New Seven Colors Corp.. v. White Bubble Laundromat Inc.
Decision Date | 01 November 2011 |
Citation | 2011 N.Y. Slip Op. 07820,931 N.Y.S.2d 899,89 A.D.3d 701 |
Parties | NEW SEVEN COLORS CORP., respondent,v.WHITE BUBBLE LAUNDROMAT, INC., defendant,Soon Ok Sung, appellant(and a third-party action). |
Court | New York Supreme Court — Appellate Division |
OPINION TEXT STARTS HERESolomon Zabrowsky, New York, N.Y. (Samuel A. Ehrenfeld of counsel), for appellant.Fred L. Seeman, New York, N.Y. (Peter Kirwin of counsel) for respondent.
In an action, inter alia, to recover on a promissory note, the defendant Soon Ok Sung appeals from an order of the Supreme Court, Kings County (Saitta, J.), dated September 22, 2009, which denied her motion to vacate a judgment of the same court entered June 3, 2008, which, upon her default in opposing the plaintiff's separate motions pursuant to CPLR 3126 to strike her answer and pursuant to CPLR 3215(e) for leave to enter judgment against her, is in favor of the plaintiff and against her in the principal sum of $100,000.
ORDERED that the order is affirmed, with costs.

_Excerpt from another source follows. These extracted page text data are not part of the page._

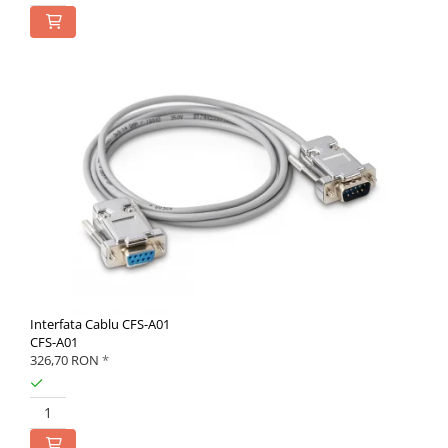
Interfata Cablu CFS-A01
CFS-A01
326,70 RON
*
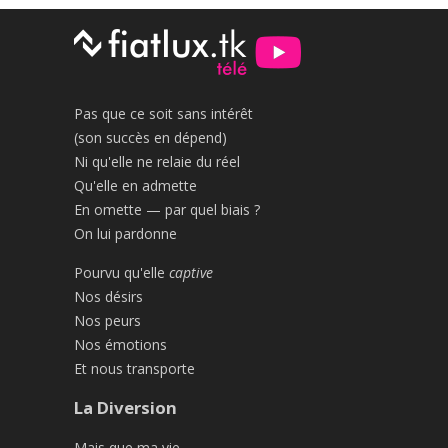
Pas que ce soit sans intérêt
(son succès en dépend)
Ni qu'elle ne relaie du réel
Qu'elle en admette
En omette — par quel biais ?
On lui pardonne
Pourvu qu'elle
captive
Nos désirs
Nos peurs
Nos émotions
Et nous transporte
La Diversion
Mais que ma vie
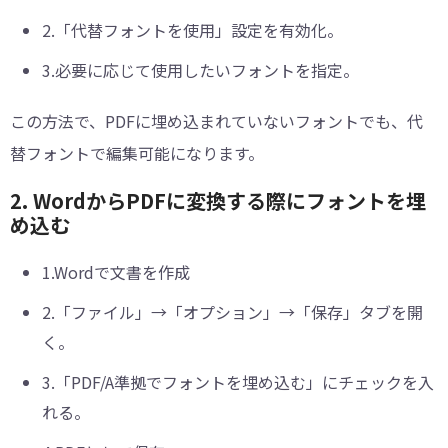
2.「代替フォントを使用」設定を有効化。
3.必要に応じて使用したいフォントを指定。
この方法で、PDFに埋め込まれていないフォントでも、代
替フォントで編集可能になります。
2. WordからPDFに変換する際にフォントを埋
め込む
1.Wordで文書を作成
2.「ファイル」→「オプション」→「保存」タブを開
く。
3.「PDF/A準拠でフォントを埋め込む」にチェックを入
れる。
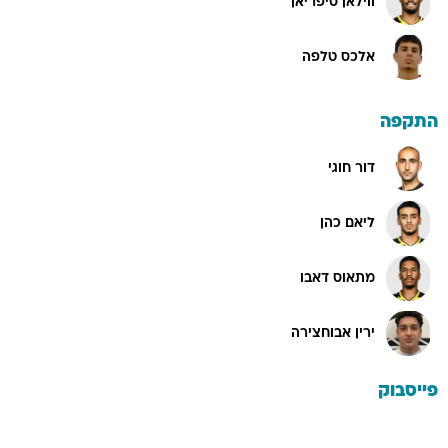
ווילאן סיפריאן
אלכס טלפה
התקפה
דור חוגי
ליאם כהן
מתאוס דאבו
ירין אבוחצירה
פייסבוק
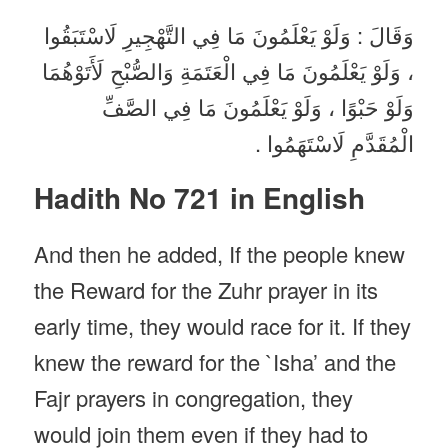
وَقَالَ : وَلَوْ يَعْلَمُونَ مَا فِي التَّهْجِيرِ لَاسْتَبَقُوا
، وَلَوْ يَعْلَمُونَ مَا فِي الْعَتَمَةِ وَالصُّبْحِ لَأَتَوْهُمَا
وَلَوْ حَبْوًا ، وَلَوْ يَعْلَمُونَ مَا فِي الصَّفِّ
الْمُقَدَّمِ لَاسْتَهَمُوا .
Hadith No 721 in English
And then he added, If the people knew
the Reward for the Zuhr prayer in its
early time, they would race for it. If they
knew the reward for the `Isha’ and the
Fajr prayers in congregation, they
would join them even if they had to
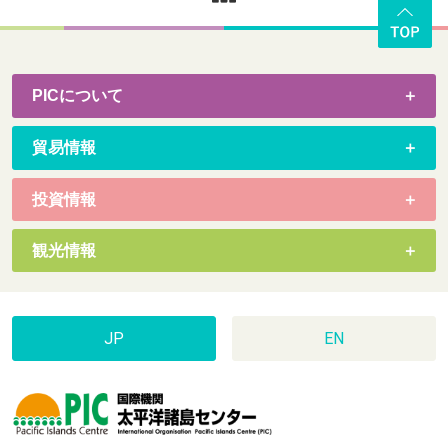
PICについて
貿易情報
投資情報
観光情報
JP
EN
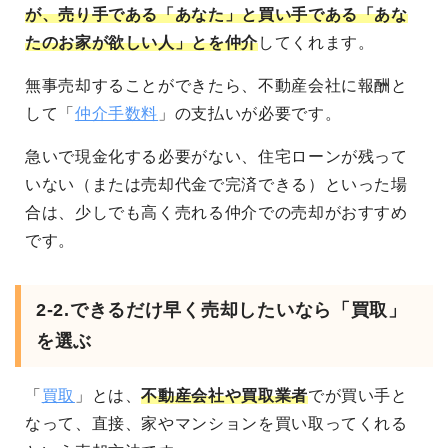
が、売り手である「あなた」と買い手である「あな
たのお家が欲しい人」とを仲介
してくれます。
無事売却することができたら、不動産会社に報酬と
して「
仲介手数料
」の支払いが必要です。
急いで現金化する必要がない、住宅ローンが残って
いない（または売却代金で完済できる）といった場
合は、少しでも高く売れる仲介での売却がおすすめ
です。
2-2.できるだけ早く売却したいなら「買取」
を選ぶ
「
買取
」とは、
不動産会社や買取業者
でが買い手と
なって、直接、家やマンションを買い取ってくれる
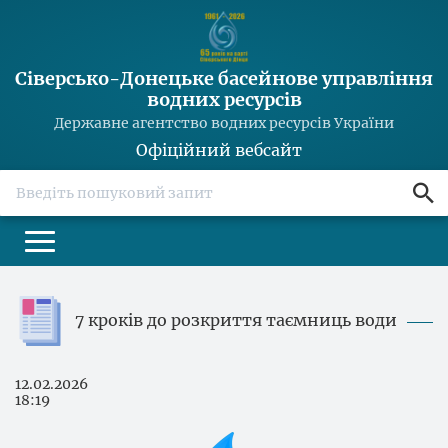
Сіверсько-Донецьке басейнове управління
водних ресурсів
Державне агентство водних ресурсів України
Офіційний вебсайт
search
7 кроків до розкриття таємниць води
12.02.2026
18:19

In order for the appellant to obtain relief from her defaults in opposing the plaintiff's separate motions pursuant to CPLR 3126 to strike her answer and pursuant to CPLR 3215(e) for leave to enter judgment against her, the appellant was required to demonstrate both a reasonable excuse for those defaults, as well as potentially meritorious opposition to the motions (see CPLR 5015[a][1]; L & L Auto Distribs. & Suppliers Inc. v. Auto Collection, Inc., 85 A.D.3d 734, 735, 925 N.Y.S.2d 151). Here, even if the appellant proffered a reasonable excuse for her defaults, she failed to demonstrate a potentially meritorious opposition to the motions. Accordingly, the Supreme Court providently exercised its discretion in denying the appellant's motion to vacate the judgment entered against her on June 3, 2008 (see Codoner v. Bobby's Bus Co. Inc., 85 A.D.3d 843, 844, 925 N.Y.S.2d 352).